Strategy: - Use Join to overwrite the entries from DF_Lookup in DFI

DF_Generated <- DFI %>% 
  left_join(DF_Lookup,by = c("PO_ID", "SO_ID", "F_Year", "Product_ID")) %>%
  dplyr::group_by(PO_ID, SO_ID, F_Year, Product_ID) %>%
  dplyr::mutate(Count = n()) %>%
  dplyr::ungroup()%>%
  dplyr::mutate(Revenue = Revenue.y/Count, Quantity = Quantity.y/Count) %>%
  dplyr::select(PO_ID:Product_ID,Location1,Revenue,Quantity)

Expected Output:

dput(DF_Generated)
structure(list(PO_ID = c("P1234", "P1234", "P1234", "P1234", 
"P1234", "P1234", "P2345", "P2345", "P3456", "P4567"), SO_ID = c("S1", 
"S1", "S1", "S2", "S2", "S2", "S3", "S4", "S7", "S10"), F_Year = c(2012, 
2012, 2012, 2013, 2013, 2013, 2011, 2011, 2014, 2015), Product_ID = c("385X", 
"385X", "385X", "450X", "450X", "900X", "3700", "3700", "A11U", 
"2700"), Location1 = c("MA", "NY", "WA", "NY", "WA", "NY", "IL", 
"IL", "MN", "CA"), Revenue = c(16.6666666666667, 16.6666666666667, 
16.6666666666667, 35, 35, 35, 100, -50, 50, 100), Quantity = c(1, 
1, 1, 10, 10, 20, 20, -10, 20, 40)), class = c("tbl_df", "tbl", 
"data.frame"), row.names = c(NA, -10L), .Names = c("PO_ID", "SO_ID", 
"F_Year", "Product_ID", "Location1", "Revenue", "Quantity"))

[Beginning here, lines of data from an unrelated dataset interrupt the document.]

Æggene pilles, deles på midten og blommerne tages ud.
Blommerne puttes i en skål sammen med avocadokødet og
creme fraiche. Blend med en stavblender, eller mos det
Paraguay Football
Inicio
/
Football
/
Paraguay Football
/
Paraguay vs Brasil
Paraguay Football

Challenge: This works well for smaller dataset. The original data I am dealing with has about ~90M records. So, above code takes forever.

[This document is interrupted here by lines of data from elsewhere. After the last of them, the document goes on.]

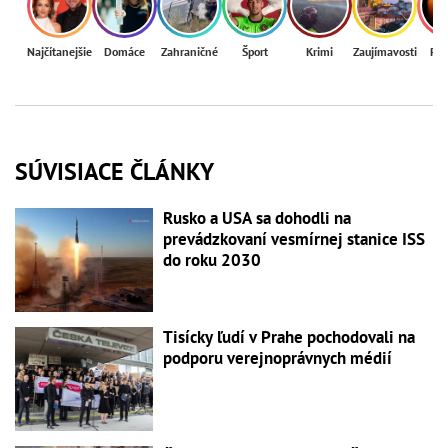
Najčítanejšie
Domáce
Zahraničné
Šport
Krimi
Zaujímavosti
Reg
SÚVISIACE ČLÁNKY
Rusko a USA sa dohodli na
prevádzkovaní vesmírnej stanice ISS
do roku 2030
Tisícky ľudí v Prahe pochodovali na
podporu verejnoprávnych médií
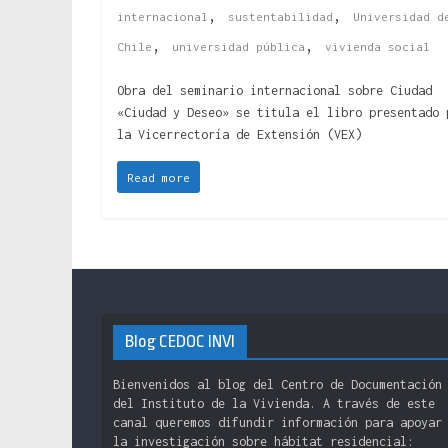
,
,
internacional
sustentabilidad
Universidad d
,
,
Chile
universidad pública
vivienda social
Obra del seminario internacional sobre Ciudad
«Ciudad y Deseo» se titula el libro presentado 
la Vicerrectoría de Extensión (VEX)
Read more
Blog CEDOC INVI
Bienvenidos al blog del Centro de Documentación
del Instituto de la Vivienda. A través de este
canal queremos difundir información para apoyar
la investigación sobre hábitat residencial:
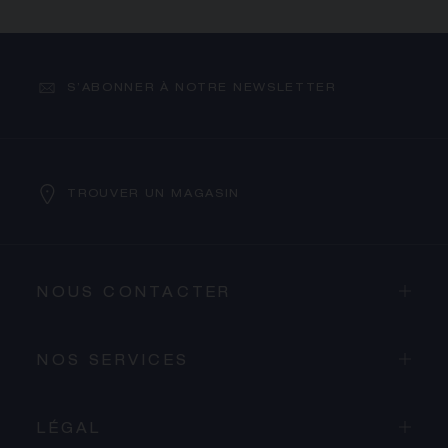
S’ABONNER À NOTRE NEWSLETTER
TROUVER UN MAGASIN
NOUS CONTACTER
NOS SERVICES
LÉGAL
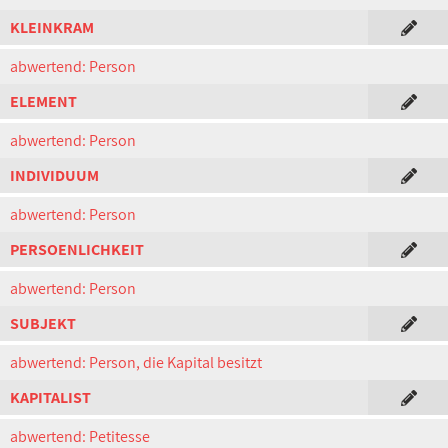
KLEINKRAM
abwertend: Person
ELEMENT
abwertend: Person
INDIVIDUUM
abwertend: Person
PERSOENLICHKEIT
abwertend: Person
SUBJEKT
abwertend: Person, die Kapital besitzt
KAPITALIST
abwertend: Petitesse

Second Try: Hence, I thought of only updating those rows that have $ and units outside of +/-10% range.

Here's my code:

#Find out whether the numbers are within +/-10% range.
DF_Mod<-DFI %>%
  dplyr::group_by(PO_ID, SO_ID, F_Year, Product_ID) %>%
  dplyr::summarise(Rev_agg = sum(Revenue), Qty_agg = sum(Quantity)) %>%
  left_join(DF_Lookup) %>%
  dplyr::rowwise() %>%
  #check for +/- 10% confidence interval
  dplyr::mutate(Compute = ifelse((abs(Rev_agg-Revenue)/Revenue <=0.1) & (abs(Qty_agg-Quantity)/Quantity <=0.1),"N","Y")) %>%
  dplyr::rowwise() %>%
  dplyr::ungroup() %>%
  dplyr::select(PO_ID:Product_ID,Compute) %>%
  dplyr::right_join(DFI)

#Now, filter Compute == "Y" and then do the join with DF_Lookup.
DF_Generated_2 <- DF_Mod %>% 
  dplyr::filter(Compute == "Y") %>%  
  left_join(DF_Lookup,by = c("PO_ID", "SO_ID", "F_Year", "Product_ID")) %>%
  dplyr::group_by(PO_ID, SO_ID, F_Year, Product_ID) %>%
  dplyr::mutate(Count = n()) %>%
  dplyr::ungroup()%>%
  dplyr::mutate(Revenue = Revenue.y/Count, Quantity = Quantity.y/Count) %>%
  dplyr::select(PO_ID:Product_ID,Location1,Revenue,Quantity)

#Bind the rows
DF_Final <- rbind(DF_Generated_2,DFI[DF_Mod$Compute=="N",]) #Expected output

Here, DF_Final is indeed the expected output.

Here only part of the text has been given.